> _Instructions to follow_:
Within the listing below, the lines to output run from the one containing "Alle tassen zijn" through the one containing "Qué fuente tipográfica utilizar"; copy them exactly and nothing else.

> _Records_:

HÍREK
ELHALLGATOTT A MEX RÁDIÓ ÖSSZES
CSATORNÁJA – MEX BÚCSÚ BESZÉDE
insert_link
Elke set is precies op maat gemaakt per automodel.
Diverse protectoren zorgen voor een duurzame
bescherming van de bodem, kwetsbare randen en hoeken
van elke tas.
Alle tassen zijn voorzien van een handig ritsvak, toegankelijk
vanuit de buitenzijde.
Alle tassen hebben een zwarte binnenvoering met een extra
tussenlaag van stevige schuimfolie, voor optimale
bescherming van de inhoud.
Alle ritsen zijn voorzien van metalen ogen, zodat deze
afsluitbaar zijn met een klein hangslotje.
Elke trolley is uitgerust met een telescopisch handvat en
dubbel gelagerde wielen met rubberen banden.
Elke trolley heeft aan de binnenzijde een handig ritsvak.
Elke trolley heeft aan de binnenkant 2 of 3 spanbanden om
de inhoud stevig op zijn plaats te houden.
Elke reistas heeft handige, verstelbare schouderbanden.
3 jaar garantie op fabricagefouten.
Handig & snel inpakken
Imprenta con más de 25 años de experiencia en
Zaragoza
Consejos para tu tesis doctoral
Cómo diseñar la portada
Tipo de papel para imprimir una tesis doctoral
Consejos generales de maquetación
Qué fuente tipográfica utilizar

---

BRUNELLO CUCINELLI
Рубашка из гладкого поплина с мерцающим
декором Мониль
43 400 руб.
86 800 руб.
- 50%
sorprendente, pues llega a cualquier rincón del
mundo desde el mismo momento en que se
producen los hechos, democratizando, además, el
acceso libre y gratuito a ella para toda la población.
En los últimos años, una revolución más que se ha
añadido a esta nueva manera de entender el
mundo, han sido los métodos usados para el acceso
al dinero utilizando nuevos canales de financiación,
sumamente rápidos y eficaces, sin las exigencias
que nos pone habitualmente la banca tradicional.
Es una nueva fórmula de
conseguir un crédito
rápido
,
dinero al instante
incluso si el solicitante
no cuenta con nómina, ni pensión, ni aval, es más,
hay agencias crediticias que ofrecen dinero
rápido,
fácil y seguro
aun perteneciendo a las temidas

> _Response for this exercise_:
Alle tassen zijn voorzien van een handig ritsvak, toegankelijk
vanuit de buitenzijde.
Alle tassen hebben een zwarte binnenvoering met een extra
tussenlaag van stevige schuimfolie, voor optimale
bescherming van de inhoud.
Alle ritsen zijn voorzien van metalen ogen, zodat deze
afsluitbaar zijn met een klein hangslotje.
Elke trolley is uitgerust met een telescopisch handvat en
dubbel gelagerde wielen met rubberen banden.
Elke trolley heeft aan de binnenzijde een handig ritsvak.
Elke trolley heeft aan de binnenkant 2 of 3 spanbanden om
de inhoud stevig op zijn plaats te houden.
Elke reistas heeft handige, verstelbare schouderbanden.
3 jaar garantie op fabricagefouten.
Handig & snel inpakken
Imprenta con más de 25 años de experiencia en
Zaragoza
Consejos para tu tesis doctoral
Cómo diseñar la portada
Tipo de papel para imprimir una tesis doctoral
Consejos generales de maquetación
Qué fuente tipográfica utilizar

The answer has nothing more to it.